Your task >>
Beginning with the line of the entries below that holds "sản xuất luôn" and ending with the line that holds "VIE架构：签署协议终止所有控制协议（股权质押、独家", transcribe each line exactly as written. Pictures stay out.

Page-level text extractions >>
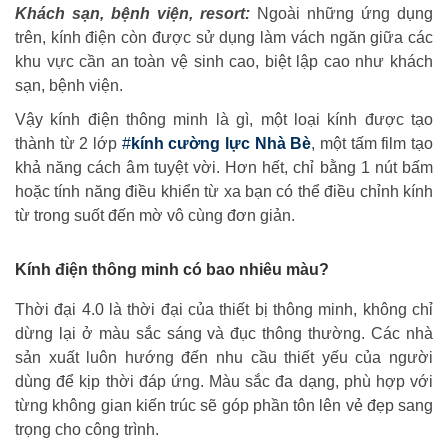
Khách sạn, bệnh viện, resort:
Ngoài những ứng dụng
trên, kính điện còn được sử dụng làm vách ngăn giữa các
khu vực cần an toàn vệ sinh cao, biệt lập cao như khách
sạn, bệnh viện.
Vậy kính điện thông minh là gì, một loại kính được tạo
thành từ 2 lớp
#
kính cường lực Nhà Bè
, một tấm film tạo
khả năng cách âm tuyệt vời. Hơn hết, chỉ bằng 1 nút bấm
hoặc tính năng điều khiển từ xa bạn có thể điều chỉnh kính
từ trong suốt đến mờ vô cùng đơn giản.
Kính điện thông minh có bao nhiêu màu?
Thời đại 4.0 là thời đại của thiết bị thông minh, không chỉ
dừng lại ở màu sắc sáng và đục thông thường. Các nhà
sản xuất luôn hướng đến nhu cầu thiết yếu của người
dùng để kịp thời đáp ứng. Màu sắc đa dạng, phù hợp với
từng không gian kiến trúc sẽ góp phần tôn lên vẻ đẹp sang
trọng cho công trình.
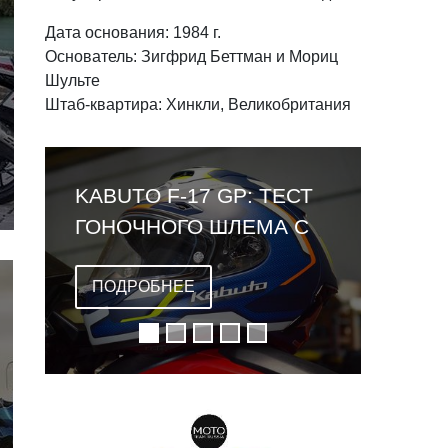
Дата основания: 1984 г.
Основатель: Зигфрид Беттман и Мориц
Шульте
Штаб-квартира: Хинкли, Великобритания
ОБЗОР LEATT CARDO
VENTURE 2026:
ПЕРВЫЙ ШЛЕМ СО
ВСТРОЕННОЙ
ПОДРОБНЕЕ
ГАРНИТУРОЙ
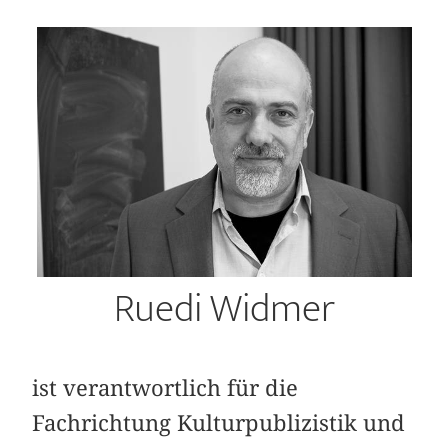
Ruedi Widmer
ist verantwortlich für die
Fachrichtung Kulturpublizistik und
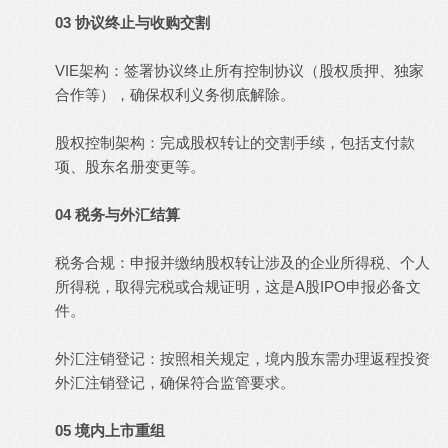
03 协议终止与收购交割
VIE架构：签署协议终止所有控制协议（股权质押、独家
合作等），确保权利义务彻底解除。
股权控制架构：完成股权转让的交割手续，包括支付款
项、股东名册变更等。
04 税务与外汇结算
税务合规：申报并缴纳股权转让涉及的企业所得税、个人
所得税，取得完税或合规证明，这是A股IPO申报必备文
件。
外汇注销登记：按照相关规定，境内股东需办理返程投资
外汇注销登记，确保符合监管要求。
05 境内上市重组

...

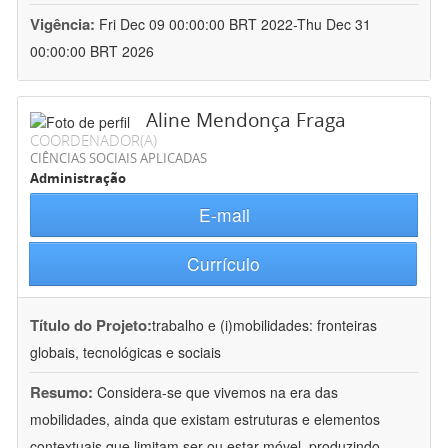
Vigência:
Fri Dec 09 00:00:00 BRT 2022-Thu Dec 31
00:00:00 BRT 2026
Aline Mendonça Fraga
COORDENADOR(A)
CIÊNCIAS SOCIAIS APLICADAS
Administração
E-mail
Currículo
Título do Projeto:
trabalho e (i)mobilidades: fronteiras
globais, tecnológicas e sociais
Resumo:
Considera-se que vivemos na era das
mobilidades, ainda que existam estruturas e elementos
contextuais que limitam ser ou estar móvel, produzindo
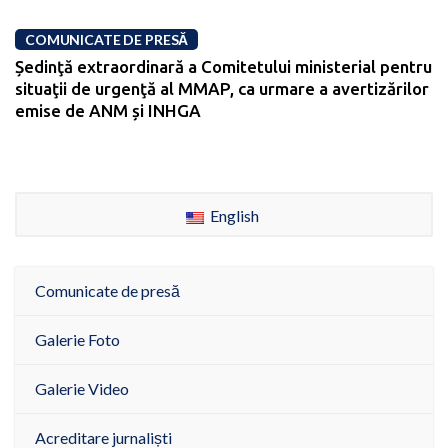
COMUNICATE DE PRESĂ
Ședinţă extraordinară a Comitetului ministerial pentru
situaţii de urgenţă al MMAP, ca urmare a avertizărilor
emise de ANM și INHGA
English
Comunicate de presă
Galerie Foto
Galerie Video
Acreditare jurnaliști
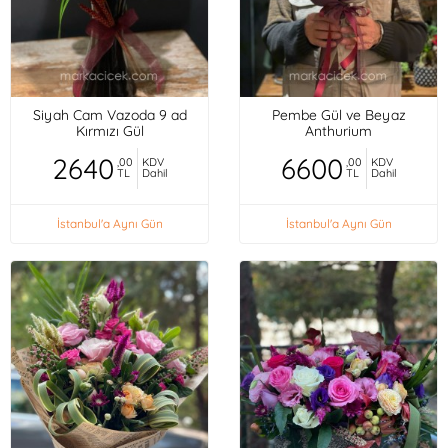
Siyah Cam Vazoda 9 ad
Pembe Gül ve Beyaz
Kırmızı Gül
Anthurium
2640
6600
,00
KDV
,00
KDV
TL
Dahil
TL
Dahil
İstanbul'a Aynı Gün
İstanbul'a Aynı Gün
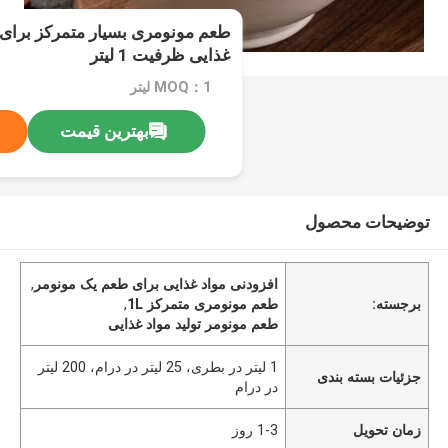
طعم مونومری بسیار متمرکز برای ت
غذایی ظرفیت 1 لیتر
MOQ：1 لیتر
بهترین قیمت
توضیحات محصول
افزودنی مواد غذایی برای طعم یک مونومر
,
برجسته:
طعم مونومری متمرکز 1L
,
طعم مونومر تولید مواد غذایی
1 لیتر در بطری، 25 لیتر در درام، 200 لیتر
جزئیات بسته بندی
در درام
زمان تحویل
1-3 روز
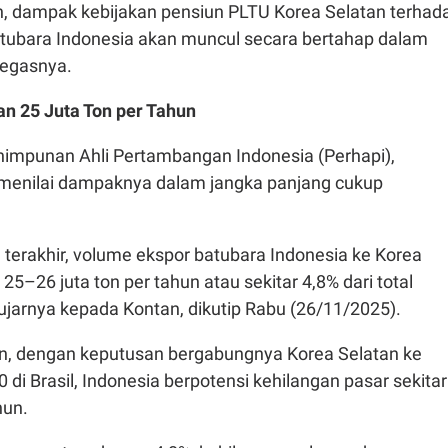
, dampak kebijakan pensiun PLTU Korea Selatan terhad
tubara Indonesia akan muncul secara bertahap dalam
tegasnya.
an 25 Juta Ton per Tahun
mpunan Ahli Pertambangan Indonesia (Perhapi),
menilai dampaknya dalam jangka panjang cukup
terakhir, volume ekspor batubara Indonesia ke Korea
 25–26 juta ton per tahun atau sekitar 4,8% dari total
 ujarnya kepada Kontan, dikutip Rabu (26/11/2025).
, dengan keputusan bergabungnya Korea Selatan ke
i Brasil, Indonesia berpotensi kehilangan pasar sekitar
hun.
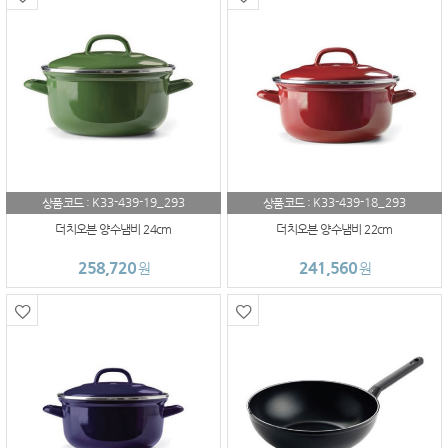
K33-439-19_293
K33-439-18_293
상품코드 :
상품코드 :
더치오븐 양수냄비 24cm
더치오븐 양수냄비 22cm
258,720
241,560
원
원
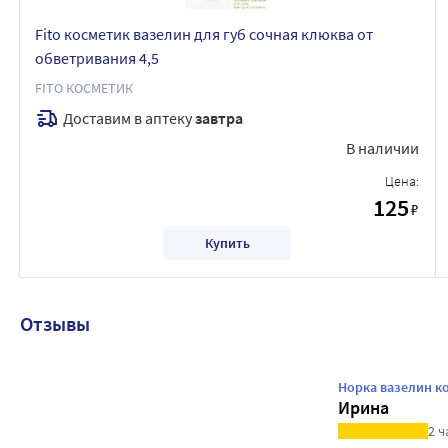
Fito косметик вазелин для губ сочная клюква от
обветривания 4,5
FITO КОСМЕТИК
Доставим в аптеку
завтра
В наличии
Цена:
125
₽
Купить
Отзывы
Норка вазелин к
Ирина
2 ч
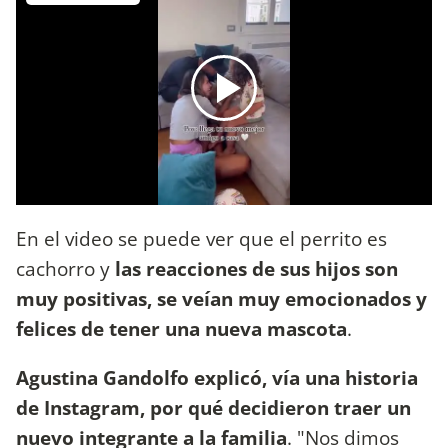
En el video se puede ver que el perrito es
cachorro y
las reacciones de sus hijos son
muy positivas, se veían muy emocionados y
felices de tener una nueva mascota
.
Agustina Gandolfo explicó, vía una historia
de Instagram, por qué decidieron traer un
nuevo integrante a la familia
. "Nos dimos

* * *

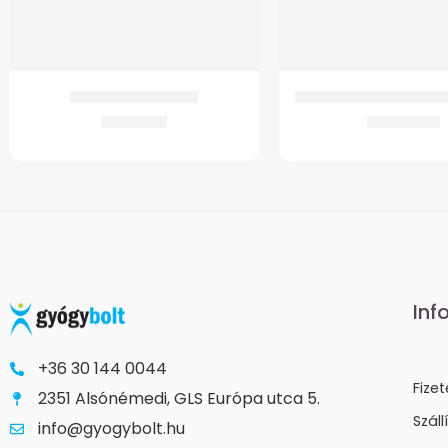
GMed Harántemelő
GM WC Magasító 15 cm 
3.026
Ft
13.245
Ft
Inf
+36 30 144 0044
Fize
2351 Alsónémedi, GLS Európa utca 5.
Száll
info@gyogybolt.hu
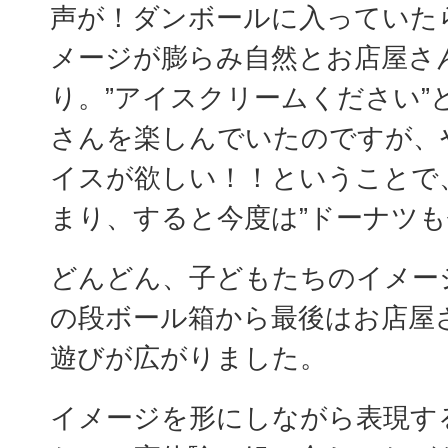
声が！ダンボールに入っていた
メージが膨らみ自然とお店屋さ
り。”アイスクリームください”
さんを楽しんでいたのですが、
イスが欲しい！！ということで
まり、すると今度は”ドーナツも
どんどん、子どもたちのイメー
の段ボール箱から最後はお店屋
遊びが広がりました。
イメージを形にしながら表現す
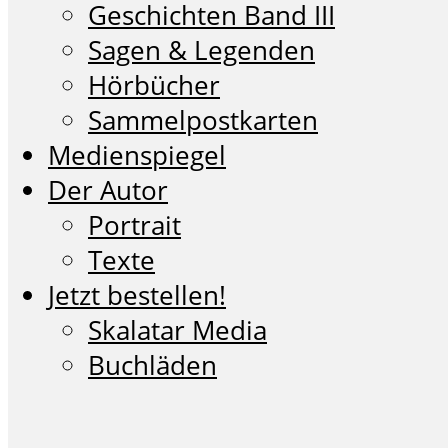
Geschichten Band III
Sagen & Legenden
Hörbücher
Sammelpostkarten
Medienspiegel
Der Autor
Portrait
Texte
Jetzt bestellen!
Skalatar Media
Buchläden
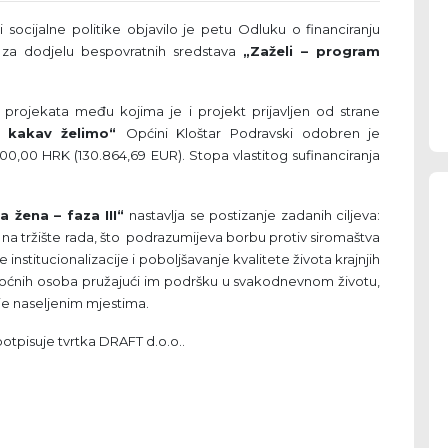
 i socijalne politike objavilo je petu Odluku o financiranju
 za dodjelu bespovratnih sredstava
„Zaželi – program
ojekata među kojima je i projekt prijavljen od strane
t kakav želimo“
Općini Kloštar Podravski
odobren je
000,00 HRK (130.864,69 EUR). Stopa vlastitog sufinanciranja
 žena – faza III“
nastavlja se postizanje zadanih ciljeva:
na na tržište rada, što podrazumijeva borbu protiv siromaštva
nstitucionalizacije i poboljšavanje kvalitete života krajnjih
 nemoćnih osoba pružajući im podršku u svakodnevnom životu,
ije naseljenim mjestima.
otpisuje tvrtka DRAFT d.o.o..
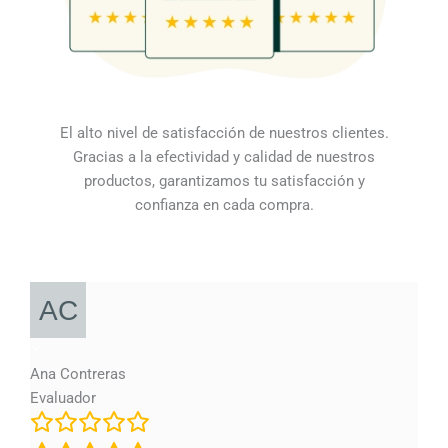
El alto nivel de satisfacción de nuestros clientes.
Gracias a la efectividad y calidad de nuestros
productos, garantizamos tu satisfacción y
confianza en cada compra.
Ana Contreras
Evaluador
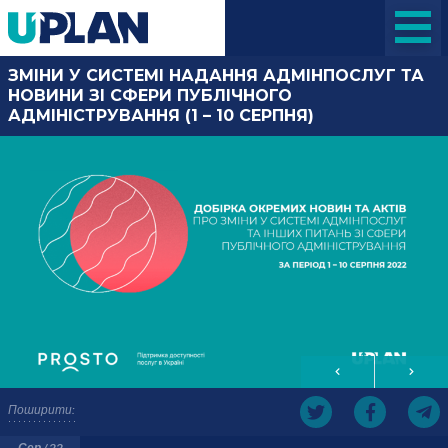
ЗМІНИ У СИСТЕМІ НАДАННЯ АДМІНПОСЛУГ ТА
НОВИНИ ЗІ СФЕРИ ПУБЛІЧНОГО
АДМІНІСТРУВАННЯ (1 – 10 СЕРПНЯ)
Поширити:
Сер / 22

Worked solution >>
sản xuất luôn hướng đến nhu cầu thiết yếu của người
dùng để kịp thời đáp ứng. Màu sắc đa dạng, phù hợp với
từng không gian kiến trúc sẽ góp phần tôn lên vẻ đẹp sang
trọng cho công trình.
Дата основания: 1984 г.
Основатель: Зигфрид Беттман и Мориц
Шульте
Штаб-квартира: Хинкли, Великобритания
ОБЗОР LEATT CARDO
VENTURE 2026:
ПЕРВЫЙ ШЛЕМ СО
ВСТРОЕННОЙ
ПОДРОБНЕЕ
ГАРНИТУРОЙ
Ruedi Widmer
ist verantwortlich für die
Fachrichtung Kulturpublizistik und
03 协议终止与收购交割
VIE架构：签署协议终止所有控制协议（股权质押、独家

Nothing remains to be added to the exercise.